WHAT IS BEING ASKED: In the entries that follow, the first line to write out is the one containing "Потребность в этом", and the last is the one containing "превышает 5000 человек.". Reproduce that stretch exactly, with nothing before or after it.
[TASK MATERIAL Boundary: Start]
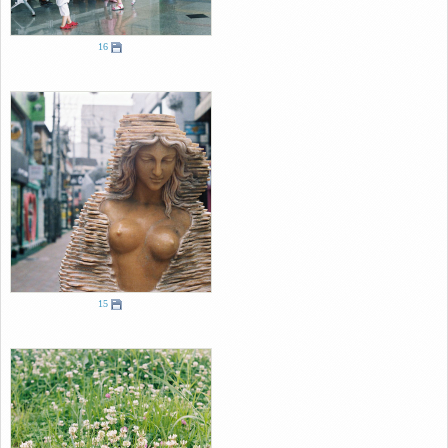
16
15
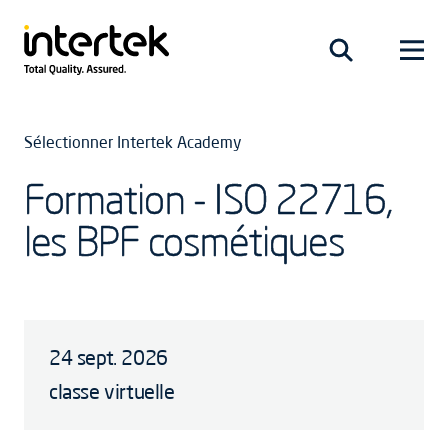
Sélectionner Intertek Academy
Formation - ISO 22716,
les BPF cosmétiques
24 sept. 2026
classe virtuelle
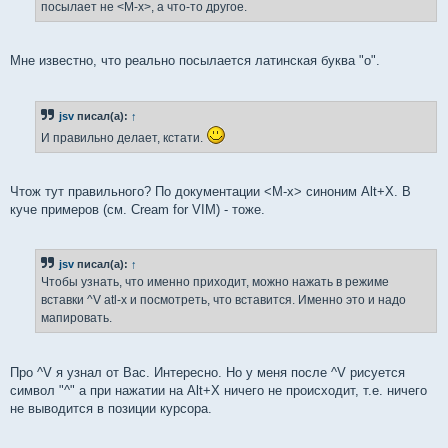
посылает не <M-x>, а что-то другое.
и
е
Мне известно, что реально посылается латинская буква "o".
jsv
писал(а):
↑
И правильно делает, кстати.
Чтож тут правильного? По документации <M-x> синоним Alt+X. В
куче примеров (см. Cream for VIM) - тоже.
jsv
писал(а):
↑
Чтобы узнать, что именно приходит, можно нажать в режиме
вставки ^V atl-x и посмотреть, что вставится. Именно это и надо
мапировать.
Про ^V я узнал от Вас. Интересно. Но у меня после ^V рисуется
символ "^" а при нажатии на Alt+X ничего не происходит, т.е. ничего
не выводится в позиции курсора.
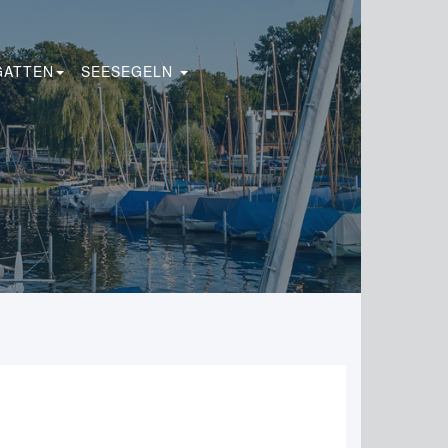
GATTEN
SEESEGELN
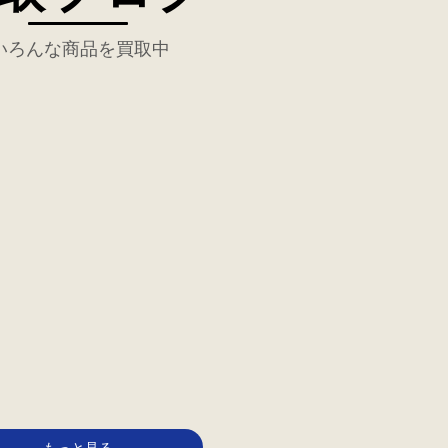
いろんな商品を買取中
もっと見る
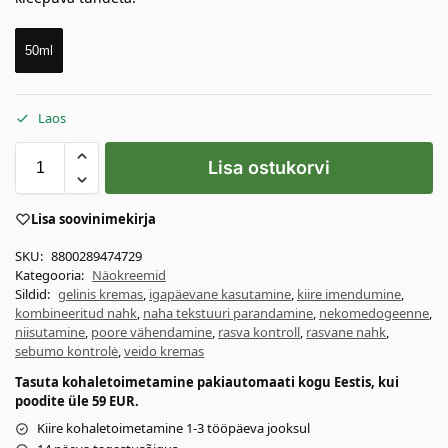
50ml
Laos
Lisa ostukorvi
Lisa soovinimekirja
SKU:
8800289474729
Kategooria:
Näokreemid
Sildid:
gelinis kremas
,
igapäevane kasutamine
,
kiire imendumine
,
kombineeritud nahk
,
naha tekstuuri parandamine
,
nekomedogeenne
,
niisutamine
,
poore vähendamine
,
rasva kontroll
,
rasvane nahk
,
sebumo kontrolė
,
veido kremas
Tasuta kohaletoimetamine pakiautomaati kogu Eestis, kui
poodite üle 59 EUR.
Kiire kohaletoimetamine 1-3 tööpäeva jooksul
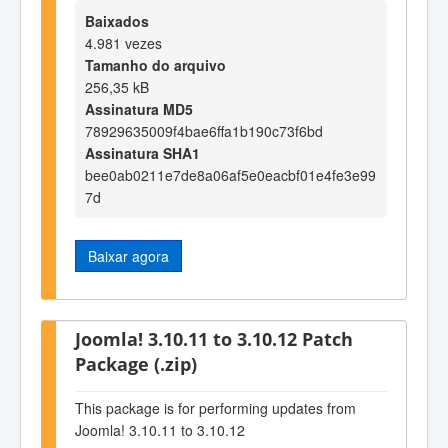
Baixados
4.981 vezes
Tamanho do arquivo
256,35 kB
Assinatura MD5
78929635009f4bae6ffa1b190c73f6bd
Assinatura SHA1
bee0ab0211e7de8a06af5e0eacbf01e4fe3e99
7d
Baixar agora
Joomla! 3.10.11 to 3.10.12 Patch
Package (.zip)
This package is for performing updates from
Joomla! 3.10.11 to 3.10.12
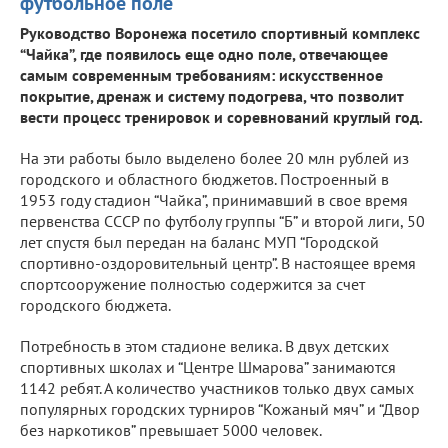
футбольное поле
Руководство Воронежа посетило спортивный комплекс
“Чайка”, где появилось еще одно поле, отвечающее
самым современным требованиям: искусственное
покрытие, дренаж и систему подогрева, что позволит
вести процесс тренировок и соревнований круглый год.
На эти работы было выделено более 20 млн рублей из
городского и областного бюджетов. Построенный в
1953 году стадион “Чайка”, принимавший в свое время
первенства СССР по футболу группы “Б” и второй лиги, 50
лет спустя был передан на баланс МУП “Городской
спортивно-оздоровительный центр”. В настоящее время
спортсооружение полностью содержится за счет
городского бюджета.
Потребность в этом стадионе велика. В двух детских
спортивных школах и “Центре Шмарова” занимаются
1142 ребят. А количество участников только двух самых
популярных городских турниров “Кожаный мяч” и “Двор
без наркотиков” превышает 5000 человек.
[TASK MATERIAL Boundary: End]
[TASK MATERIAL Boundary: Start]
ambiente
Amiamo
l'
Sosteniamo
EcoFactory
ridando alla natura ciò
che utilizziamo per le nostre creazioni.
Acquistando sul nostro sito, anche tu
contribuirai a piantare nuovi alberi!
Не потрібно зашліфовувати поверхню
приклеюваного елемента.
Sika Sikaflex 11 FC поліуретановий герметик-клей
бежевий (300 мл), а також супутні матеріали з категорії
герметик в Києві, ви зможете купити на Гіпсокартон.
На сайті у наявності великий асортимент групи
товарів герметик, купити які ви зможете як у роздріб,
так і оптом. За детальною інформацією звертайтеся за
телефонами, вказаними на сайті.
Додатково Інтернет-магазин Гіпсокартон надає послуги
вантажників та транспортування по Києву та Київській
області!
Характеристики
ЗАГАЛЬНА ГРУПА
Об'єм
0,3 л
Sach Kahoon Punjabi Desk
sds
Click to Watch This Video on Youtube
[TASK MATERIAL Boundary: End]
RESPONSE TO THE TASK:
Потребность в этом стадионе велика. В двух детских
спортивных школах и “Центре Шмарова” занимаются
1142 ребят. А количество участников только двух самых
популярных городских турниров “Кожаный мяч” и “Двор
без наркотиков” превышает 5000 человек.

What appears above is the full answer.